[Collected data]
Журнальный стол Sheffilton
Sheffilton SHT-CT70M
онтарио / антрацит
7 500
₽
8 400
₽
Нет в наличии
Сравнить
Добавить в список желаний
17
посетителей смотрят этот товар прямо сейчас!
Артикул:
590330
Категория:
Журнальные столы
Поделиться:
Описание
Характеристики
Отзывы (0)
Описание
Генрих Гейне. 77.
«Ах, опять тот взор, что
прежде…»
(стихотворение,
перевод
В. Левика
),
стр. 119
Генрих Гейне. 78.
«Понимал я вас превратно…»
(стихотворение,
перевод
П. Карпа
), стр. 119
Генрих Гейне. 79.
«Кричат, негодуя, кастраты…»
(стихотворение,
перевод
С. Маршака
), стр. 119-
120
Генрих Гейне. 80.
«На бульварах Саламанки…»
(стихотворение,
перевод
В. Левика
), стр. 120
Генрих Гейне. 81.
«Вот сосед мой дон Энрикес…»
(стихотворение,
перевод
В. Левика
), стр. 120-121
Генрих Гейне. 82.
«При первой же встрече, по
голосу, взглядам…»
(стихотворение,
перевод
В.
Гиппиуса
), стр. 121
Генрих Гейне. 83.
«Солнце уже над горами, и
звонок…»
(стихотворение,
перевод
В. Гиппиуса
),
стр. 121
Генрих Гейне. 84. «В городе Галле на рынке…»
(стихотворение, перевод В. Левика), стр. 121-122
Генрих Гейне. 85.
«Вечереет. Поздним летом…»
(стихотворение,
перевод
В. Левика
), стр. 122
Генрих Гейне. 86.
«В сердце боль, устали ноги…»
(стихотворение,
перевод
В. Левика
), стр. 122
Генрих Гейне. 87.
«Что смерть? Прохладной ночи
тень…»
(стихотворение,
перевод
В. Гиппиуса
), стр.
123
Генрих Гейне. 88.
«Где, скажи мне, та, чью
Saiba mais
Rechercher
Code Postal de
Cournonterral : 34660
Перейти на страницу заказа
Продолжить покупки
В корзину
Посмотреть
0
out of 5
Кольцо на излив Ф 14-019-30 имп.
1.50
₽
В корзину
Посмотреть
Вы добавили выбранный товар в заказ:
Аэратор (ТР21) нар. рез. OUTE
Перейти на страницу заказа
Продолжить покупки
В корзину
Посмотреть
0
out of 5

**Directions:**
Word for word, write out each entry shown above.

**Response below:**
Журнальный стол Sheffilton
Sheffilton SHT-CT70M
онтарио / антрацит
7 500
₽
8 400
₽
Нет в наличии
Сравнить
Добавить в список желаний
17
посетителей смотрят этот товар прямо сейчас!
Артикул:
590330
Категория:
Журнальные столы
Поделиться:
Описание
Характеристики
Отзывы (0)
Описание
Генрих Гейне. 77.
«Ах, опять тот взор, что
прежде…»
(стихотворение,
перевод
В. Левика
),
стр. 119
Генрих Гейне. 78.
«Понимал я вас превратно…»
(стихотворение,
перевод
П. Карпа
), стр. 119
Генрих Гейне. 79.
«Кричат, негодуя, кастраты…»
(стихотворение,
перевод
С. Маршака
), стр. 119-
120
Генрих Гейне. 80.
«На бульварах Саламанки…»
(стихотворение,
перевод
В. Левика
), стр. 120
Генрих Гейне. 81.
«Вот сосед мой дон Энрикес…»
(стихотворение,
перевод
В. Левика
), стр. 120-121
Генрих Гейне. 82.
«При первой же встрече, по
голосу, взглядам…»
(стихотворение,
перевод
В.
Гиппиуса
), стр. 121
Генрих Гейне. 83.
«Солнце уже над горами, и
звонок…»
(стихотворение,
перевод
В. Гиппиуса
),
стр. 121
Генрих Гейне. 84. «В городе Галле на рынке…»
(стихотворение, перевод В. Левика), стр. 121-122
Генрих Гейне. 85.
«Вечереет. Поздним летом…»
(стихотворение,
перевод
В. Левика
), стр. 122
Генрих Гейне. 86.
«В сердце боль, устали ноги…»
(стихотворение,
перевод
В. Левика
), стр. 122
Генрих Гейне. 87.
«Что смерть? Прохладной ночи
тень…»
(стихотворение,
перевод
В. Гиппиуса
), стр.
123
Генрих Гейне. 88.
«Где, скажи мне, та, чью
Saiba mais
Rechercher
Code Postal de
Cournonterral : 34660
Перейти на страницу заказа
Продолжить покупки
В корзину
Посмотреть
0
out of 5
Кольцо на излив Ф 14-019-30 имп.
1.50
₽
В корзину
Посмотреть
Вы добавили выбранный товар в заказ:
Аэратор (ТР21) нар. рез. OUTE
Перейти на страницу заказа
Продолжить покупки
В корзину
Посмотреть
0
out of 5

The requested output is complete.